PGAツアー4日間で、一人の選手が3メートル以上のパットを沈めるのは平均で何回だと思いますか? 在米ゴルフジャーナリストのアンディ和田がパッティングコーチとしてトッププレーヤーを指導するフィル・ケニオンのセミナーをレポートした。

3メートルのパット、4日間でプロが決める数は……5回? 10回? 15回?

PGAツアーの試合をテレビで観戦していると、プロ選手たちが多くのロングパットを沈めるシーンを目にすることができます。

しかし、私は20年以上PGAツアー現場で取材やテレビ解説の仕事をしていて、ツアープロはショートパットをきっちり沈めてきますが、案外長いパットは世界のトッププロでもなかなか入れるのは難しいのは? と感じています。

画像: 2020シーズンはパッティングが好調の松山英樹(写真は2020年WGCメキシコ選手権 写真/姉崎正)

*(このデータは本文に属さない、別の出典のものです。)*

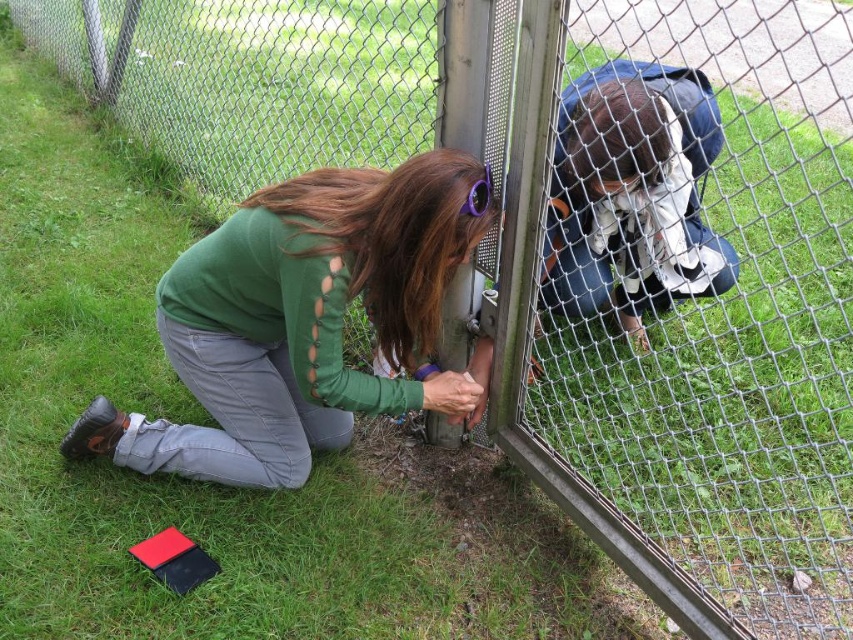 Is green matte shirt at lower left bigger than denim jacket at upper center?

Incorrect, green matte shirt at lower left is not larger than denim jacket at upper center.

Locate an element on the screen. The height and width of the screenshot is (640, 853). green matte shirt at lower left is located at coordinates (300, 321).

Does denim jacket at upper center have a larger size compared to purple plastic goggles at center?

Correct, denim jacket at upper center is larger in size than purple plastic goggles at center.

Between denim jacket at upper center and purple plastic goggles at center, which one appears on the left side from the viewer's perspective?

Positioned to the left is purple plastic goggles at center.

Is point (669, 253) positioned in front of point (469, 188)?

No, it is not.

Identify the location of denim jacket at upper center. (631, 195).

Is green matte shirt at lower left to the left of purple plastic goggles at center from the viewer's perspective?

Yes, green matte shirt at lower left is to the left of purple plastic goggles at center.

This screenshot has width=853, height=640. What do you see at coordinates (300, 321) in the screenshot?
I see `green matte shirt at lower left` at bounding box center [300, 321].

At what (x,y) coordinates should I click in order to perform the action: click on green matte shirt at lower left. Please return your answer as a coordinate pair (x, y). Looking at the image, I should click on (300, 321). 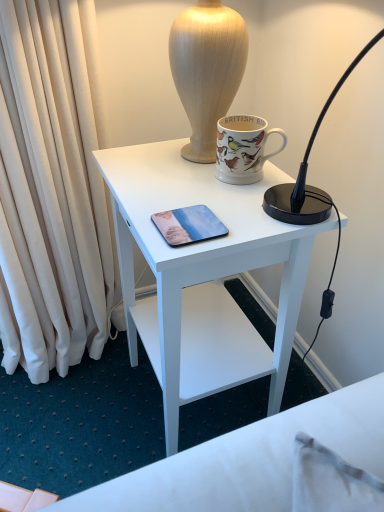 Question: Does metallic glossy phone at center have a greater width compared to white matte desk at center?

Choices:
 (A) yes
 (B) no

Answer: (B)

Question: Can you confirm if metallic glossy phone at center is positioned to the left of white matte desk at center?

Choices:
 (A) yes
 (B) no

Answer: (A)

Question: Is metallic glossy phone at center next to white matte desk at center?

Choices:
 (A) yes
 (B) no

Answer: (B)

Question: Could you tell me if metallic glossy phone at center is facing white matte desk at center?

Choices:
 (A) no
 (B) yes

Answer: (A)

Question: Is metallic glossy phone at center positioned beyond the bounds of white matte desk at center?

Choices:
 (A) no
 (B) yes

Answer: (A)

Question: Does metallic glossy phone at center have a larger size compared to white matte desk at center?

Choices:
 (A) yes
 (B) no

Answer: (B)

Question: Considering the relative sizes of matte ceramic mug at upper center and white matte desk at center in the image provided, is matte ceramic mug at upper center smaller than white matte desk at center?

Choices:
 (A) yes
 (B) no

Answer: (A)

Question: Could you tell me if matte ceramic mug at upper center is facing white matte desk at center?

Choices:
 (A) yes
 (B) no

Answer: (B)

Question: Is matte ceramic mug at upper center in contact with white matte desk at center?

Choices:
 (A) no
 (B) yes

Answer: (A)

Question: Is matte ceramic mug at upper center thinner than white matte desk at center?

Choices:
 (A) yes
 (B) no

Answer: (A)

Question: Does matte ceramic mug at upper center lie behind white matte desk at center?

Choices:
 (A) no
 (B) yes

Answer: (B)

Question: Is matte ceramic mug at upper center positioned with its back to white matte desk at center?

Choices:
 (A) yes
 (B) no

Answer: (B)

Question: From the image's perspective, does white matte desk at center appear lower than metallic glossy phone at center?

Choices:
 (A) no
 (B) yes

Answer: (B) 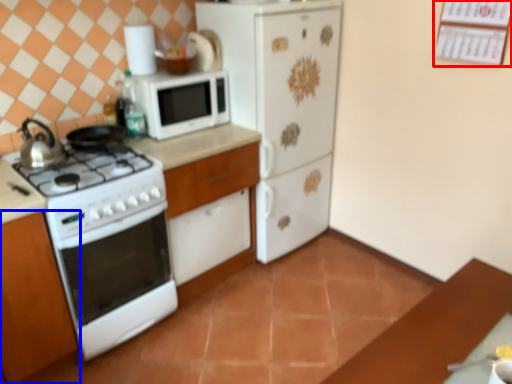 Question: Which of the following is the closest to the observer, bulletin board (highlighted by a red box) or cabinetry (highlighted by a blue box)?

Choices:
 (A) bulletin board
 (B) cabinetry

Answer: (B) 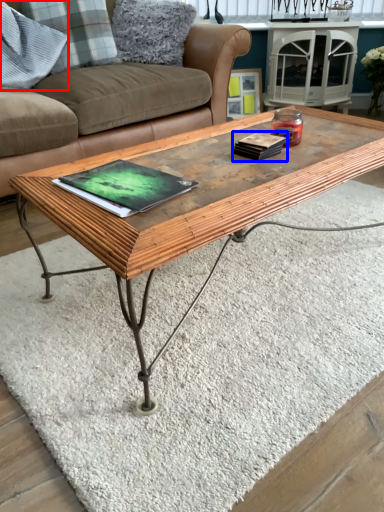 Question: Which object is further to the camera taking this photo, pillow (highlighted by a red box) or book (highlighted by a blue box)?

Choices:
 (A) pillow
 (B) book

Answer: (A) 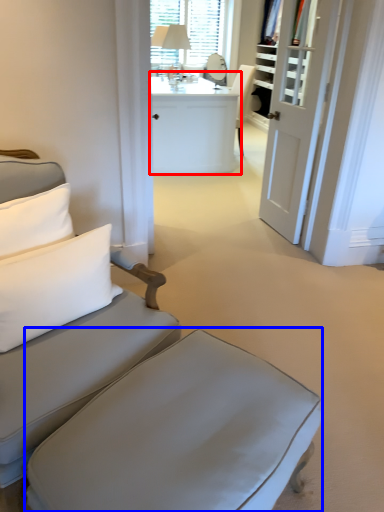 Question: Which object is further to the camera taking this photo, desk (highlighted by a red box) or table (highlighted by a blue box)?

Choices:
 (A) desk
 (B) table

Answer: (A) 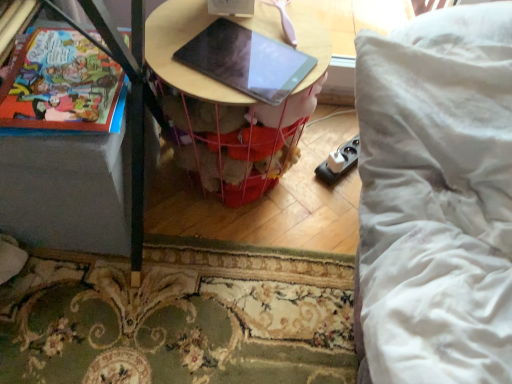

2020シーズンはパッティングが好調の松山英樹(写真は2020年WGCメキシコ選手権 写真/姉崎正)

テレビ放送だとその週にタッチが合っているリーダーグループだったり、パットを沈めたシーンを集めてハイライトを作るのでガンガン決めてくるように見えますが、予選ラウンドだと多くの選手はなかなかカップの底に沈めることはできていません。

さて、ゴルフ界で現在一番ホットなパッティングコーチのフィル・ケニオン氏が先日オンラインで「ManagingYour Expectations ~ パッティングでの期待マネジメント」と題するワンポイントレッスンをしていたので紹介させて下さい。ケニオン氏はこれまでロリー・マキロイ、ヘンリク・ステンソン、ジャスティン・ローズ、ゲーリー・ウッドランド、フランチェスコ・モリナリなどのメジャー優勝者のパッティングを指導した経験があります。

画像: ヘンリック・ステンソン(左)を指導するフィル・ケニオン(右)(写真は2018年の全米オープン 写真/姉崎正)

ヘンリック・ステンソン(左)を指導するフィル・ケニオン(右)(写真は2018年の全米オープン 写真/姉崎正)

「アマチュアゴルファーのパッティングレッスンをしていて感じるのは、多くの人はパッティングに対して入れることの期待感が高く、沈めることができないと自信を失ってしまったり、イライラする原因になってしまうということです」とケニオン氏は話します。

次に、あまり知られていないPGAツアーのデータを紹介するといい、あっと驚くツアー選手のパッティングデータ2件を教えてくれました。年間の平均値となりますが、PGAツアー選手が4日間72ホール競技で3メートル(10フィート)以上のパットを沈める回数はどれぐらいだと思われますか?

10回、あるいは15回でしょうか? もっと多いかも?

実は、正解は……5回なんです。これまでこの質問をしてほとんどの方は15回ぐらいでは? というのが多くの予想ですが、実際は5回のみ。 トップランクの選手の数値でも8回なんです。 ですから18ホールをプレーして3メートル以上のパットを2回沈めることができたら上出来だということです。

次は21フィート(6.4メートル)以上のパットを沈める回数は? 同じように4日間72ホール、ツアー選手の年間平均値はどれぐらいだと思われますか?

正解は 1.5回。 たったの1.5回だそうです。

画像: 芝目がとてもきついところや芝目や傾斜がちょうど変わる微妙な位置に切ってくるので手強いとタイガーはいう(写真は2019年のマスターズ 撮影/姉崎正)

芝目がとてもきついところや芝目や傾斜がちょうど変わる微妙な位置に切ってくるので手強いとタイガーはいう(写真は2019年のマスターズ 撮影/姉崎正)

私は以前ラウンドレポーターをしていたとき、プレーを終えたタイガー・ウッズに芝目と傾斜の難しさを尋ねると、彼はこう答えました。

「カップの位置は難しく、芝目がとてもきついところや芝目や傾斜がちょうど変わる微妙な位置に切ってくるので手強いです。カップを設定する競技委員たちも我々が読み違えるように工夫をしてトリッキーにしているんですよ」

世界最高峰の選手がプレーする舞台を設定する競技委員たちもグリーンメモは持ってます。簡単な場所には切ってこないというのも、影響しているようです。

パッティングはメンタルな部分の要素が大きいですが、ツアープロでもなかなか入らないのだから、入る期待感は控えめに。狙った所に思ったスピードで打てたことに自己評価をするとマイナス思考が減り、気持ちが上向いて、もっとグリーン上での時間を楽しめるかもしれませんね。